4. Pre-processing the data

a. Remove the target from the entire dataset

In [80]:
X = data.drop("loan_status", axis=1, inplace = False)
y = data.loan_status
In [81]:
y.head()
Out[81]:
70467        Current
165635    Fully Paid
496523       Current
182496    Fully Paid
554977       Current
Name: loan_status, dtype: object

b.
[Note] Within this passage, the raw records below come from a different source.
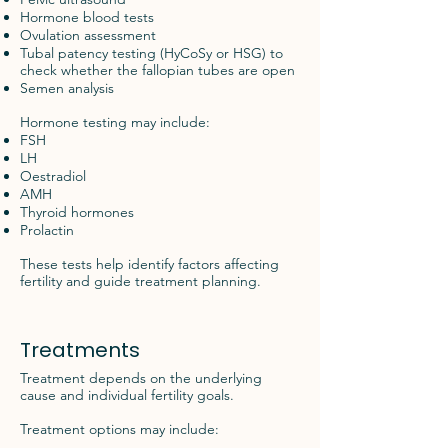
Hormone blood tests
Ovulation assessment
Tubal patency testing (HyCoSy or HSG) to
check whether the fallopian tubes are open
Semen analysis
Hormone testing may include:
FSH
LH
Oestradiol
AMH
Thyroid hormones
Prolactin
These tests help identify factors affecting
fertility and guide treatment planning.
Treatments
Treatment depends on the underlying
cause and individual fertility goals.
Treatment options may include:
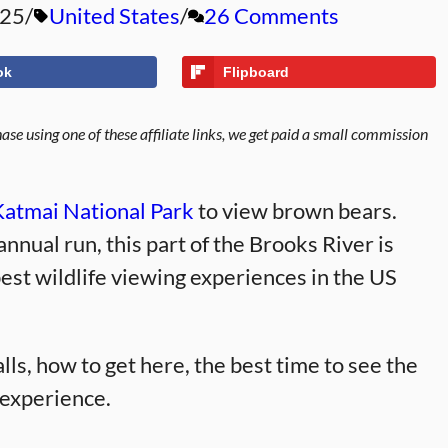
025
United States
26 Comments
ok
Flipboard
se using one of these affiliate links, we get paid a small commission
Katmai National Park
to view brown bears.
nnual run, this part of the Brooks River is
best wildlife viewing experiences in the US
alls, how to get here, the best time to see the
t experience.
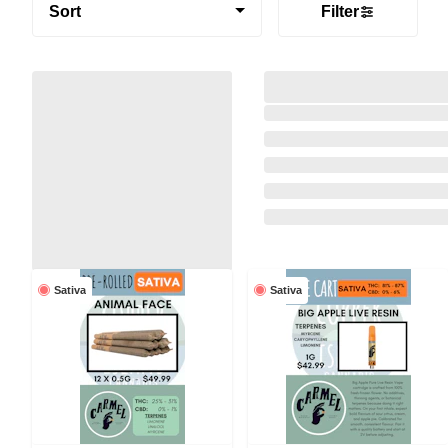
Sort
Filter
Sativa
Sativa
Transform the data into a model matrix with one-hot encoding

  • isolate the variables of char class
In [83]:
def model_matrix(df , columns):
    dummified_cols = pd.get_dummies(df[columns])
    df = df.drop(columns, axis = 1, inplace=False)
    df_new = df.join(dummified_cols)
    return df_new

X = model_matrix(X, ['grade', 'emp_length', 'home_ownership', 'verification_status',
                    'pymnt_plan', 'initial_list_status', 'application_type', 'verification_status_joint'])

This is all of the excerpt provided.